- **Problem details**
Going through the entries below, copy out each line that contains "téléphone".

(Saved data entries)
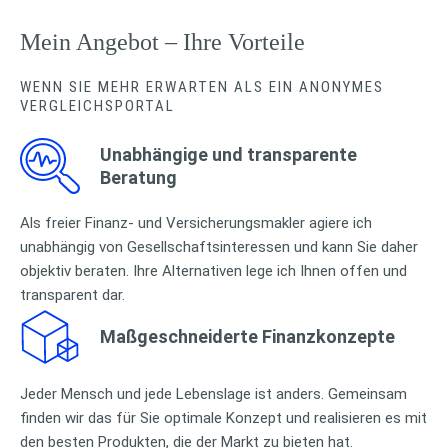
Mein Angebot – Ihre Vorteile
WENN SIE MEHR ERWARTEN ALS EIN ANONYMES
VERGLEICHSPORTAL
Unabhängige und transparente
Beratung
Als freier Finanz- und Versicherungsmakler agiere ich
unabhängig von Gesellschaftsinteressen und kann Sie daher
objektiv beraten. Ihre Alternativen lege ich Ihnen offen und
transparent dar.
Maßgeschneiderte Finanzkonzepte
Jeder Mensch und jede Lebenslage ist anders. Gemeinsam
finden wir das für Sie optimale Konzept und realisieren es mit
den besten Produkten, die der Markt zu bieten hat.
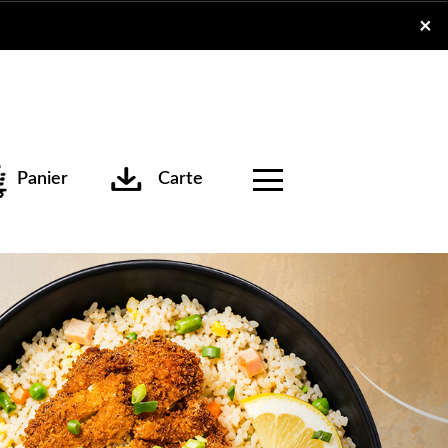
x
×
Panier
Carte
Next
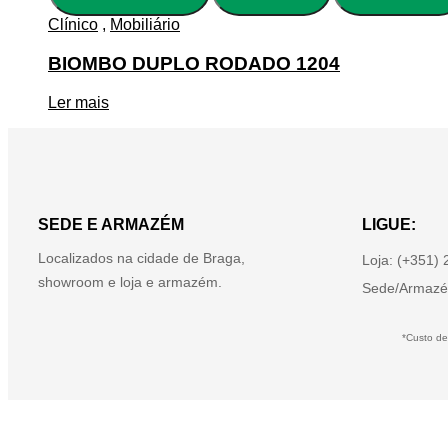
Clínico
,
Mobiliário
BIOMBO DUPLO RODADO 1204
Ler mais
SEDE E ARMAZÉM
LIGUE:
Localizados na cidade de Braga,
Loja: (+351)
showroom e loja e armazém.
Sede/Armazé
*Custo de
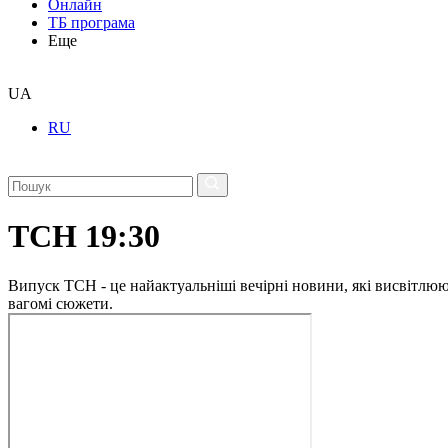
Онлайн
ТБ програма
Еще
UA
RU
ТСН 19:30
Випуск ТСН - це найактуальніші вечірні новини, які висвітлюють
вагомі сюжети.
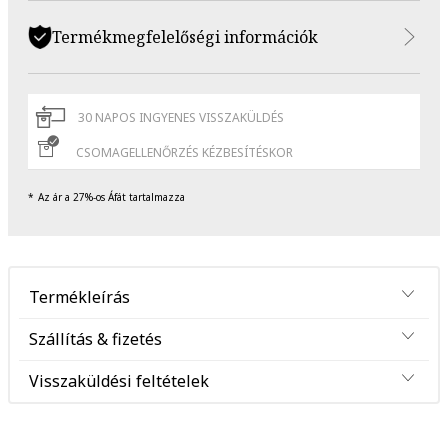
Termékmegfelelőségi információk
30 NAPOS INGYENES VISSZAKÜLDÉS
CSOMAGELLENŐRZÉS KÉZBESÍTÉSKOR
Az ár a 27%-os Áfát tartalmazza
Termékleírás
Szállítás & fizetés
Visszaküldési feltételek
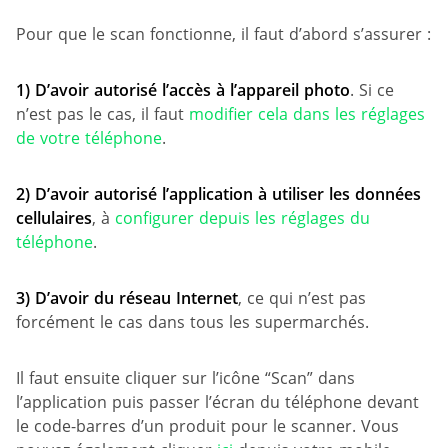
Pour que le scan fonctionne, il faut d’abord s’assurer :
1)
D’avoir autorisé l’accès à l’appareil photo
. Si ce
n’est pas le cas, il faut
modifier cela dans les réglages
de votre téléphone
.
2)
D’avoir autorisé l’application à utiliser les données
cellulaires
, à
configurer depuis les réglages du
téléphone
.
3)
D’avoir du réseau Internet
, ce qui n’est pas
forcément le cas dans tous les supermarchés.
Il faut ensuite cliquer sur l’icône “Scan” dans
l’application puis passer l’écran du téléphone devant
le code-barres d’un produit pour le scanner. Vous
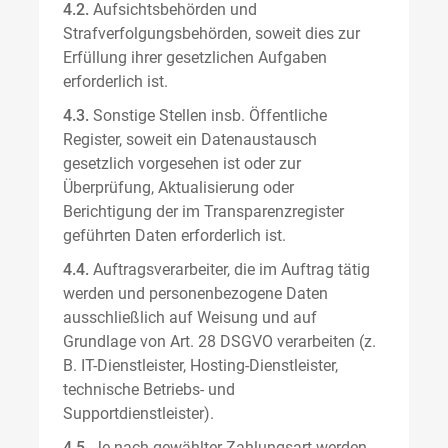
4.2.
Aufsichtsbehörden und
Strafverfolgungsbehörden, soweit dies zur
Erfüllung ihrer gesetzlichen Aufgaben
erforderlich ist.
4.3.
Sonstige Stellen insb. Öffentliche
Register, soweit ein Datenaustausch
gesetzlich vorgesehen ist oder zur
Überprüfung, Aktualisierung oder
Berichtigung der im Transparenzregister
geführten Daten erforderlich ist.
4.4.
Auftragsverarbeiter, die im Auftrag tätig
werden und personenbezogene Daten
ausschließlich auf Weisung und auf
Grundlage von Art. 28 DSGVO verarbeiten (z.
B. IT-Dienstleister, Hosting-Dienstleister,
technische Betriebs- und
Supportdienstleister).
4.5.
Je nach gewählter Zahlungsart werden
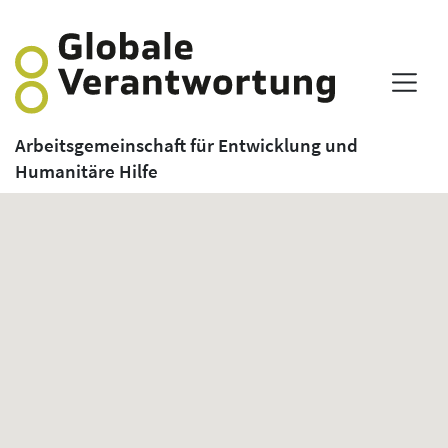
Arbeitsgemeinschaft für Entwicklung und
Humanitäre Hilfe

- **Output of the task**
de votre téléphone
téléphone
l’application puis passer l’écran du téléphone devant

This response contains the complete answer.